We boast of the age of advancement, of science, and progress. Is it not strange, then, that we still believe in fetish worship? True, our fetishes have different form and substance, yet in their power over the human mind they are still as disastrous as were those of old.
Our modern fetish is universal suffrage. Those who have not yet achieved that goal fight bloody revolutions to obtain it, and those who have enjoyed its reign bring heavy sacrifice to the altar of this omnipotent deity. Woe to the heretic who dares question that divinity! Woman’s demand for equal suffrage is based largely on the contention that woman must have the equal right in all affairs of society. No one could, possibly, refute that, if suffrage were a right. Alas, for the ignorance of the human mind, which can see a right in an imposition. Or is it not the most brutal imposition for one set of people to make laws that another set is coerced by force to obey? Yet woman clamors for that “golden opportunity” that has wrought so much misery in the world, and robbed man of his integrity and self-reliance, an imposition that has thoroughly corrupted the people and made them absolute prey in the hands of unscrupulous politicians.

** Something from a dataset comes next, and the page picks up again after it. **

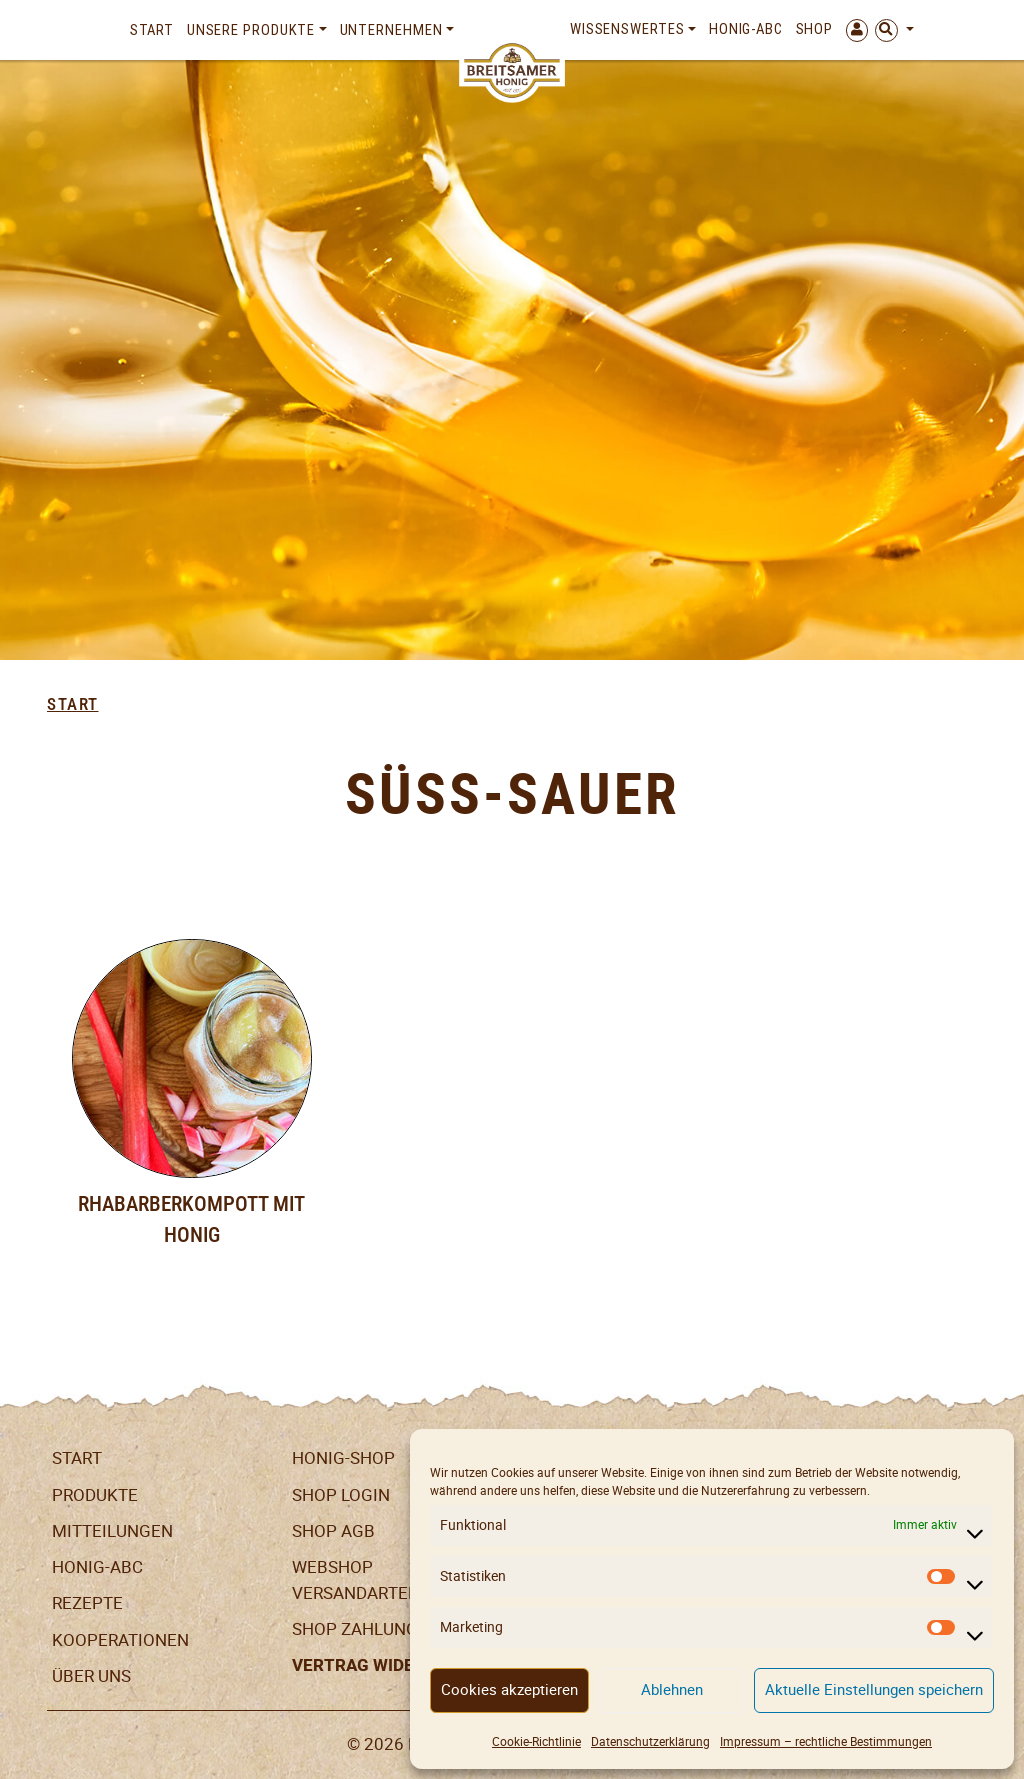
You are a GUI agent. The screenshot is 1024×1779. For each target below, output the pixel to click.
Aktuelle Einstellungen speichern (874, 1689)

I am not opposed to woman suffrage on the conventional ground that she is not equal to it. I see neither physical, psychological, nor mental reasons why woman should not have the equal right to vote with man. But that cannot possibly blind me to the absurd notion that woman will accomplish that wherein man has failed. If she would not make things worse, she certainly could not make them better. To assume, therefore, that she would succeed in purifying something which is not susceptible of purification is to credit her with supernatural powers. Since woman’s greatest misfortune has been that she was looked upon as either angel or devil, her true salvation lies in being placed on earth, namely, in being considered human and therefore subject to all human follies and mistakes. Are we, then, to believe that two errors will make a right? Are we to assume that the poison already inherent in politics will be decreased if women were to enter the political arena? The most ardent suffragists would hardly maintain such a folly.
As a matter of fact, the most advanced students of universal suffrage have come to realize that all existing systems of political power are absurd, and are completely inadequate to meet the pressing issues of life. This view is also borne out by a statement of one who is herself an ardent believer in woman suffrage, Dr. Helen L. Sumner. In her able work Equal Suffrage, she says, “In Colorado we find that equal suffrage serves to show in the most striking way the essential rottenness and degrading character of the existing system.”

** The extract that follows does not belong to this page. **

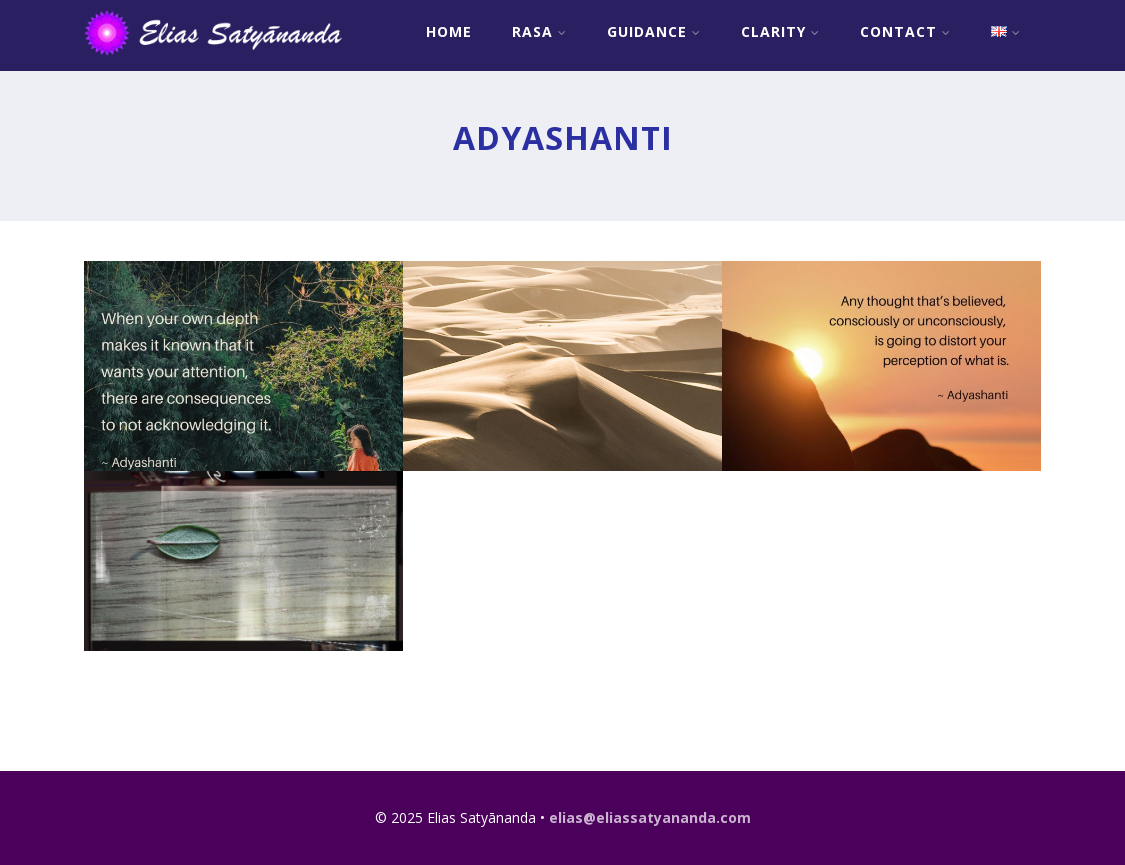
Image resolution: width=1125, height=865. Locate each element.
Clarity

But, say our suffrage devotees, look at the countries and states where female suffrage exists. See what woman has accomplished—in Australia, New Zealand, Finland, the Scandinavian countries, and in our own four states Idaho, Colorado, Wyoming, and Utah. Distance lends enchantment—or, to quote a Polish formula—“it is well where we are not.” Thus one would assume that those countries and states are unlike other countries or states, that they have greater freedom, greater social and economic equality, a finer appreciation of human life, deeper understanding of the great social struggle, with all the vital questions it involves for the human race.
The women of Australia and New Zealand can vote and help make the laws. Are the labor conditions better there than they are in England, where the suffragettes are making such a heroic struggle? Does there exist a greater motherhood, happier and freer children than in England? Is woman there no longer considered a mere sex commodity? Has she emancipated herself from the puritanical double standard of morality for men and women? Certainly none but the ordinary female stump politician will dare answer these questions in the affirmative.